石田 和哉
米労務省が発表した9月の雇用統計は非農業部門雇用者数が前月比25.4万人増と予想の14万人を大幅に上回った事、過去6か月間で最大の伸びとなった事などを受け、4日の米国市場は強い雇用統計が景気低迷を巡る懸念を緩和する形となり、市場は最高値を更新する形となった。
スパルタン・キャピタル・セキュリティーズのチーフ市場エコノミスト、ピーター・カーディロ氏はこのデータは「第4・四半期の経済活動が引き続き堅調なペースを維持する可能性が高いことを示している」と指摘。「これはうれしいサプライズだが今後の利下げペースが鈍化する可能性も示唆する」と述べた。
市場はFOMCで0.5%の利下げが行われるとの見方が後退しており、11月に行われるFOMCを前に様々憶測の飛び交う不安定な相場となる可能性もありそうだ。
(米ダウ推移) 
(Reutersより)
10月1週の注目ポイント(経済指標)
時間表記:日本時間
10月9日(水)
27:00 米国 米連邦公開市場委員会(FOMC)議事要旨
10月10日(木)
21:30 米国 9月消費者物価指数(CPI)(前月比)
21:30 米国 9月消費者物価指数(CPI)(前年同月比)
21:30 米国 9月消費者物価指数(CPIコア指数)(前月比)
21:30 米国 9月消費者物価指数(CPIコア指数)(前年同月比)
10月11日(金)
21:30 カナダ 9月新規雇用者数
21:30 カナダ 9月失業率
日米市場
日本市場は石破ショックの影響の色濃く残る展開となっている。
先週末に行った石破ショックによる日経平均CME、夜間取引で2,400円を超える下落は翌週月曜日に1,900円超の下落となったが、その後は値を戻すわけでもなく、夜間取引で値を下げて寄り付きからの動意は薄いという難しい相場展開を引き起こした。
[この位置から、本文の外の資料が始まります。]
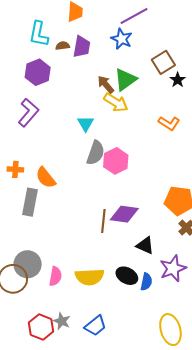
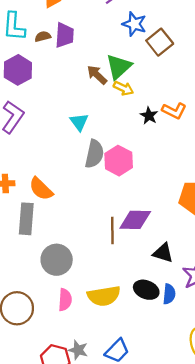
blue star: (122, 39) -> (134, 24), moved
black star: (178, 80) -> (149, 116), moved
yellow arrow: (116, 103) -> (123, 88), moved, size x0.7
gray circle: (28, 264) -> (57, 260), moved

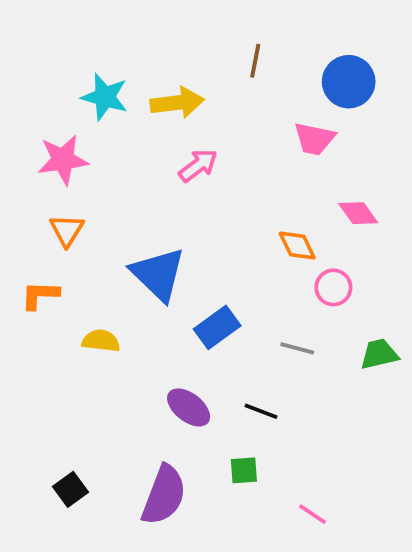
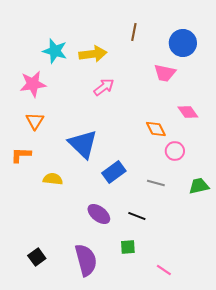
purple semicircle: (164, 495) -> (86, 260), turned -36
方向感の定まらない状況が続いており、好調な展開となっている米国市場と足並みを揃える事が出来ない、難しい展開となっている。
(日経平均推移)
(TradingViewより)
欧州市場
欧州市場は反発、英国市場はまちまちの展開に。
欧州市場は堅調な米雇用統計を受け、米経済を巡る懸念が和らいだ形となり値を上げる形となっている。
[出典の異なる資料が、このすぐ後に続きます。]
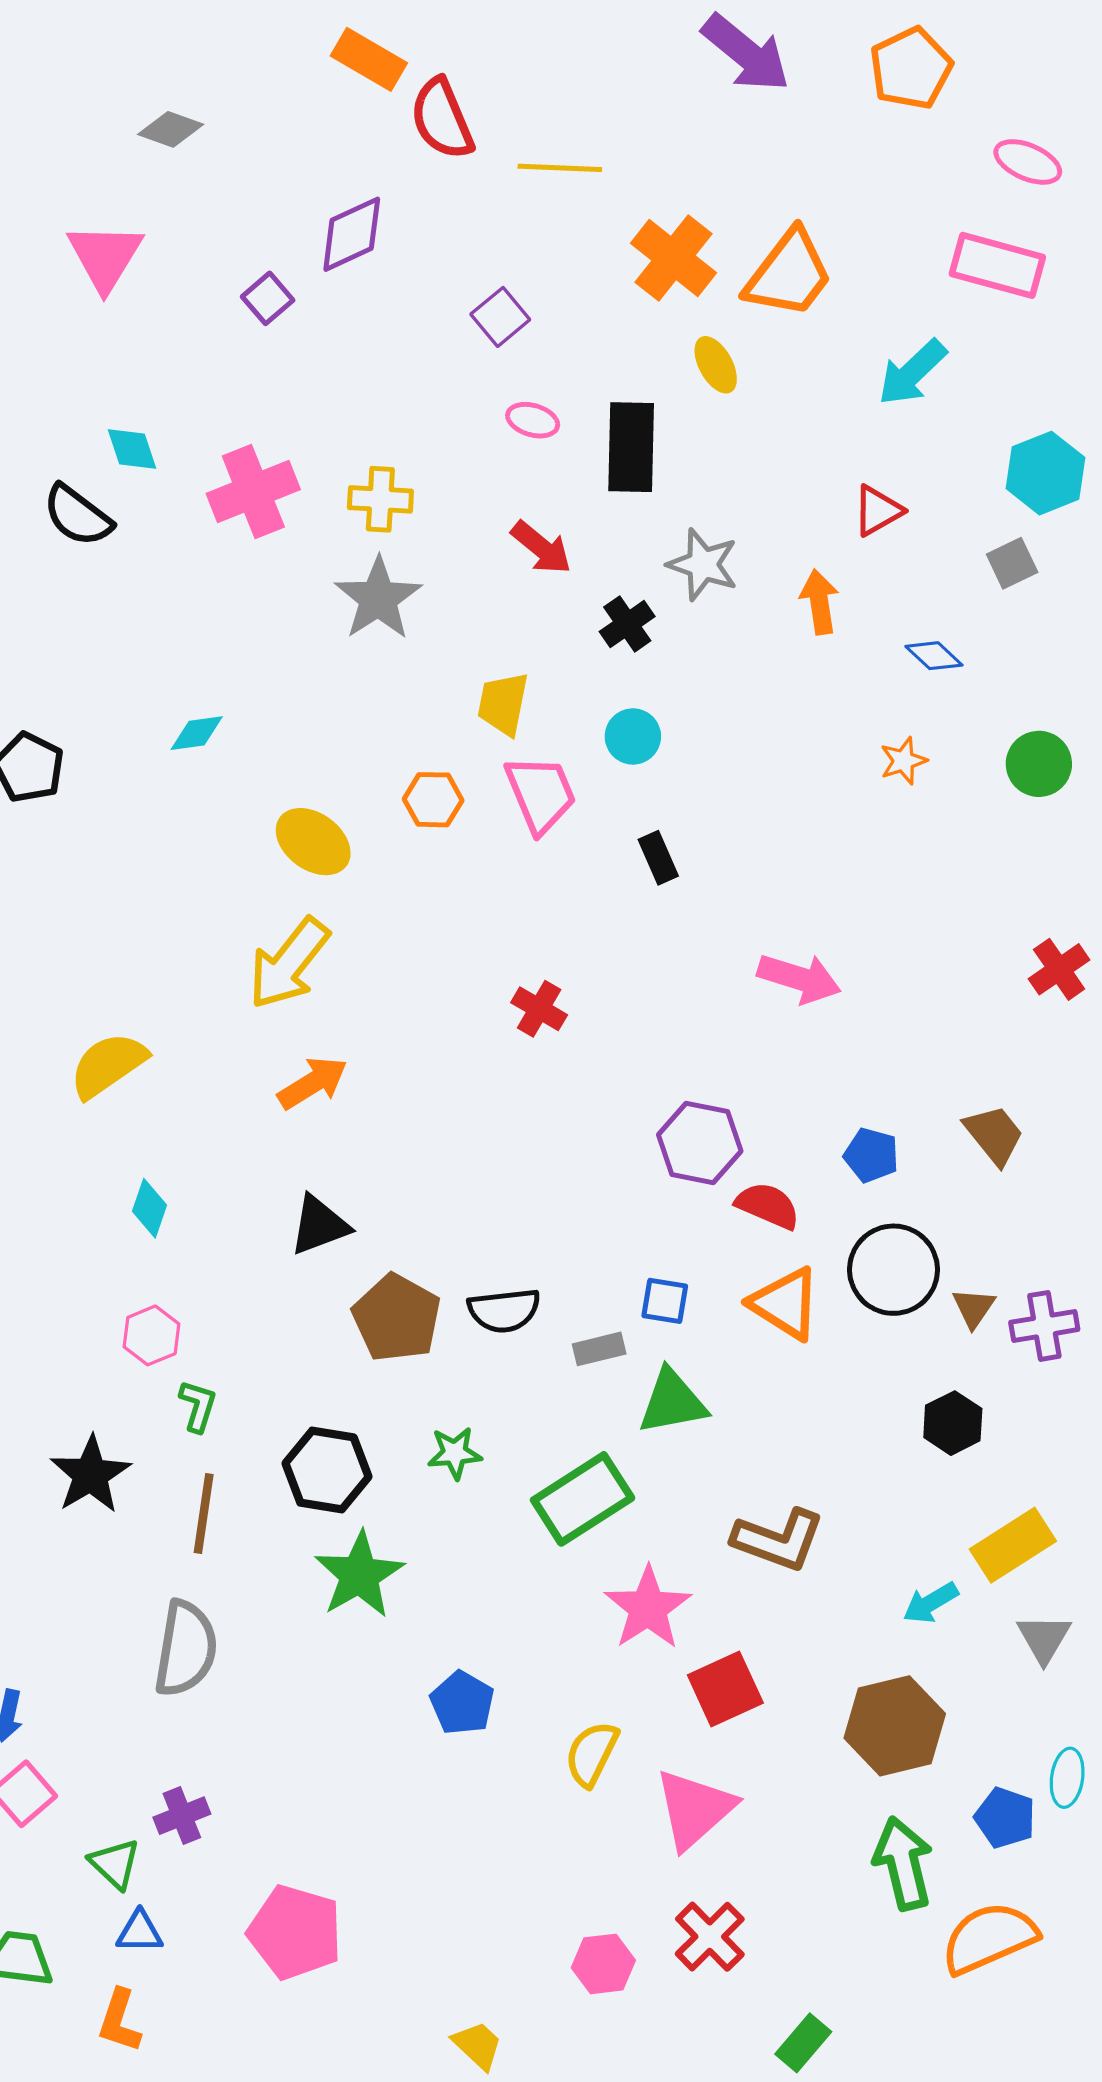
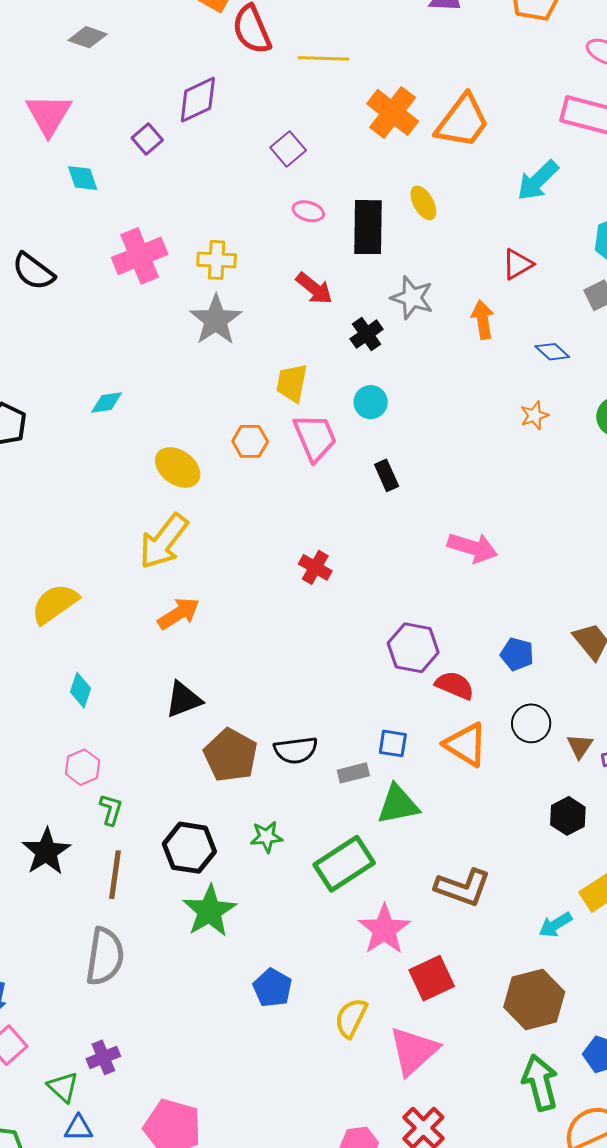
yellow ellipse: (716, 365) -> (423, 203), moved
cyan diamond: (132, 449) -> (83, 178), moved
black circle: (894, 1270) -> (531, 723), size x0.7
とはいえ、中東情勢の緊迫化、紛争の広がりを受けたリスク回避姿勢は続いており、STOXX欧州600は週間で1.8%の下落となっている。
英国市場は値を下げる場面もあったが、米国雇用統計の結果を受けて持ち直しまちまちの展開となっている。
英・欧共に中東情勢の緊迫化への懸念による週間ベースでの下落となっており、今後の中東情勢の緊迫化による原油価格への影響、難民問題や移民問題など様々な問題が発生する事は間違いなく、方向性の見えにくい状況は暫く続くと思われる。
(STOXX欧州600種推移)
(Reutersより)
今週の為替(USD/CAD)

USD/CAD 4時間足について解説したいと思う。
USD/CAD4時間足上ではレンジ相場での推移が見て取れる。
赤枠で囲んだ部分での推移が10月28日より継続しており、高値1.36500、安値1.34180を抜けてくるのかどうかとなっている。
一方で上記高値・安値が上値抵抗線、下値支持線として指揮されていることもあり、逆張りを仕掛ける方法もありそうだ。
何度もレンジは意識されない場合もあるので、次の1.36500、1.34180での逆張りがレンジ内でのトレードチャンスの最初で最後となる可能性もある。
ダブルトップは次の高値で形成の可能性だが、ダブルボトムは既に形成したとの見方も出来下値接触での逆張りには十分注意をしてトレードに挑みたいところだ。